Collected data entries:
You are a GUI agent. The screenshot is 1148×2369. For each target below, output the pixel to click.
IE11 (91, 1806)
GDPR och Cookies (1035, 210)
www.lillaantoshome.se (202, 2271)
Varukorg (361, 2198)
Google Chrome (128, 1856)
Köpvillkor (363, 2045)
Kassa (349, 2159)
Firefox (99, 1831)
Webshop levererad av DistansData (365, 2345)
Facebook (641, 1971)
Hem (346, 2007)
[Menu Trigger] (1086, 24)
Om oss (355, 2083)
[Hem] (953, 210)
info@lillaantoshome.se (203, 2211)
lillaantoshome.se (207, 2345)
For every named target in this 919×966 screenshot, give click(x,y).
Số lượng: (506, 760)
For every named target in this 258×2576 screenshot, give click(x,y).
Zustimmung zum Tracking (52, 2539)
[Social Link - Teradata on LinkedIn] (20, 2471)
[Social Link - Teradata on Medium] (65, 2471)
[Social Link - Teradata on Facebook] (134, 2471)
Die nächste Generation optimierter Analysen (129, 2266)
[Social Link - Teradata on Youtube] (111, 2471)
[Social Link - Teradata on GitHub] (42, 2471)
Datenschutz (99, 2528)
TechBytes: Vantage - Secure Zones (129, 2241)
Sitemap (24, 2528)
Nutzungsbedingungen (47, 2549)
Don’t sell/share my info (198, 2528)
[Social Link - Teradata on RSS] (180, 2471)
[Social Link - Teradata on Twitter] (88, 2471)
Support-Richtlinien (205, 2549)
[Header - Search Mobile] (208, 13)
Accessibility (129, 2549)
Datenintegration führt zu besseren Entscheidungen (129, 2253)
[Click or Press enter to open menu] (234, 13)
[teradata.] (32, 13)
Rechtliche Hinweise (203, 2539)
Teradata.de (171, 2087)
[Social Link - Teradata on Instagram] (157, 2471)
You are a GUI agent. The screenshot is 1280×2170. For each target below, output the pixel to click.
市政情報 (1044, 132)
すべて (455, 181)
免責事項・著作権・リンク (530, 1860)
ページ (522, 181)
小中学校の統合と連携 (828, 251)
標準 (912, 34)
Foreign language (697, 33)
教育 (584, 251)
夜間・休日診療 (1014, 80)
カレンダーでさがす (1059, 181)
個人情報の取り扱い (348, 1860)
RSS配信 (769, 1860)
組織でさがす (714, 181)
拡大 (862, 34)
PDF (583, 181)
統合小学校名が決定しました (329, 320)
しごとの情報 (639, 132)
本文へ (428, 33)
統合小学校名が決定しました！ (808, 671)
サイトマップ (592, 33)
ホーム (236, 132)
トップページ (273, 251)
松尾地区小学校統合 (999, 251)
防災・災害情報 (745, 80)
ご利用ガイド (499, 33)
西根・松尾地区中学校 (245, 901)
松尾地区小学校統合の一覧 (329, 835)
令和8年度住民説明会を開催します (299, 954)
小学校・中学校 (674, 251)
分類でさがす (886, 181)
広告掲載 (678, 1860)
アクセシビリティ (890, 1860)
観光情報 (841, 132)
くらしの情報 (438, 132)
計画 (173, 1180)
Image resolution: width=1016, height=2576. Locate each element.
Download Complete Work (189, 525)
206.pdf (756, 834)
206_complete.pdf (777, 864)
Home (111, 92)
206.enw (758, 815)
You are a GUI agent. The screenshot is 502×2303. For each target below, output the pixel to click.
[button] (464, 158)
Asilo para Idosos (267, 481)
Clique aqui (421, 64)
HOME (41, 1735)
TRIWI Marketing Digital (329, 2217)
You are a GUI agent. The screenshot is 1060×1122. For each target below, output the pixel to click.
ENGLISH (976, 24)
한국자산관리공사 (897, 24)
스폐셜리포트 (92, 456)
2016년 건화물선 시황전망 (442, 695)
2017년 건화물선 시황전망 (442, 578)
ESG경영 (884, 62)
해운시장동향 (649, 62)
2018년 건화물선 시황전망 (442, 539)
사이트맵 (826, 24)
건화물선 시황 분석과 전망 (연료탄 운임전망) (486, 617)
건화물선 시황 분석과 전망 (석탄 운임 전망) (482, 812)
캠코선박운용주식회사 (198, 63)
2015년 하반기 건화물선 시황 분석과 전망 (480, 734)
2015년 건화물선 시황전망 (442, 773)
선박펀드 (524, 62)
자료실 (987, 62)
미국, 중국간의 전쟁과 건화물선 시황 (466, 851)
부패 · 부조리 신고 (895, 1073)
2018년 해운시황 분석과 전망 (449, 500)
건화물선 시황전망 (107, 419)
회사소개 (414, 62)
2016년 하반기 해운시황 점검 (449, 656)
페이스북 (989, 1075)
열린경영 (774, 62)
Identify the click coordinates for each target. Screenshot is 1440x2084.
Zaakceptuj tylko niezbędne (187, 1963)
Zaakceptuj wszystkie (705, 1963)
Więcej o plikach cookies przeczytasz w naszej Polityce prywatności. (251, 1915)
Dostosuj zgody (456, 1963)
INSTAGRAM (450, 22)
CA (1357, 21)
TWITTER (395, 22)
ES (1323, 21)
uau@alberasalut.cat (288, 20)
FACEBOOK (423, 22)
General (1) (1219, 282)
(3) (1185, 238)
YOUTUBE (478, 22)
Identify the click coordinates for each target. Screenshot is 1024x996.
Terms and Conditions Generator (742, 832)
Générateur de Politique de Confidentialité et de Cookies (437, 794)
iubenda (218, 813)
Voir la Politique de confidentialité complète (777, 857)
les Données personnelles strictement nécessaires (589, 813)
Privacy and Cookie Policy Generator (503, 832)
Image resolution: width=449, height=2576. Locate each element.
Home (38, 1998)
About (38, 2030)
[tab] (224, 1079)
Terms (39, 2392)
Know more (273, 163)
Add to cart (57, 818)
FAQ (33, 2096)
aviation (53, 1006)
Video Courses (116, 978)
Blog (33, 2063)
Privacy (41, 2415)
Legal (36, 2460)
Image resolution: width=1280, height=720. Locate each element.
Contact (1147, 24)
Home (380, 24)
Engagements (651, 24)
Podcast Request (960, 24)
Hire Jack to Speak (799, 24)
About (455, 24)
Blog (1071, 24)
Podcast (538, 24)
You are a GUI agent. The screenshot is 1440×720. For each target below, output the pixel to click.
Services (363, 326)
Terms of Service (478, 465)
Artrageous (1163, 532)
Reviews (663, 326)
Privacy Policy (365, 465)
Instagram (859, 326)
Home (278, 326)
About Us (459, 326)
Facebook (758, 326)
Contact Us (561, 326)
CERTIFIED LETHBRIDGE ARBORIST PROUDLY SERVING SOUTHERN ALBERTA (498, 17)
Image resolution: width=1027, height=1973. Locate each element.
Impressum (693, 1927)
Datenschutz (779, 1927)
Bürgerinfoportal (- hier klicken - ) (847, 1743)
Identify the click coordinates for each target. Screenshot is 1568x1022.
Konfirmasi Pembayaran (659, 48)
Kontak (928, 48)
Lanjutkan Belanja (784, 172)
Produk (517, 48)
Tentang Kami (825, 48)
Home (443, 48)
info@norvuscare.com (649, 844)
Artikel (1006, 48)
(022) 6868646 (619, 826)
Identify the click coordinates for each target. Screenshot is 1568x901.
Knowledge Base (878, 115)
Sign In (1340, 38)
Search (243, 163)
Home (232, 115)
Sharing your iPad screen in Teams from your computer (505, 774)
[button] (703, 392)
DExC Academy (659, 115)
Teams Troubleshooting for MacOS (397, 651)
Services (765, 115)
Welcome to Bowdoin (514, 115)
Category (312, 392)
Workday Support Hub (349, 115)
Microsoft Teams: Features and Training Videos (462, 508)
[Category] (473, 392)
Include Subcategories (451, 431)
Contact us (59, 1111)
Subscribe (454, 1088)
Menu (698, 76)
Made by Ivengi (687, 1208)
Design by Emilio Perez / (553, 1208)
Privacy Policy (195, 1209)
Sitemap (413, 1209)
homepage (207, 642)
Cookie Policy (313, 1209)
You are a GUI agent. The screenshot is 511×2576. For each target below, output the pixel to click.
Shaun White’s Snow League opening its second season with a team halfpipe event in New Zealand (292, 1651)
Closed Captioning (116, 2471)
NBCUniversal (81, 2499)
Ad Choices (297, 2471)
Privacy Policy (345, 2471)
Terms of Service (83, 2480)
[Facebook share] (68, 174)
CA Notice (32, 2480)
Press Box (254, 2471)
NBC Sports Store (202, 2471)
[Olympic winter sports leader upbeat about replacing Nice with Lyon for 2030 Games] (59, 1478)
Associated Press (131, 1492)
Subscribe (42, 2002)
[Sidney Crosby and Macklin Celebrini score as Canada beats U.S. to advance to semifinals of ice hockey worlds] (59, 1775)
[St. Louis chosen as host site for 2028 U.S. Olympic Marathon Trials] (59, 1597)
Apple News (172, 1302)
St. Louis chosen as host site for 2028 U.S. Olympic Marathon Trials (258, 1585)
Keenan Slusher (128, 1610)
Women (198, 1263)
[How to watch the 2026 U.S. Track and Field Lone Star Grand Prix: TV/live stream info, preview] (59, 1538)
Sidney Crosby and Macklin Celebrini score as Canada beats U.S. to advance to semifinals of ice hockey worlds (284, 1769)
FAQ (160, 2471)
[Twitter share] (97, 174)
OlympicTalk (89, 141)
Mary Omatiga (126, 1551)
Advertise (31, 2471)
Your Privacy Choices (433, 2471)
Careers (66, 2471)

### What is required
In the entries above, how many lines contain the string "Politique"? Say only the number.

### Task output
2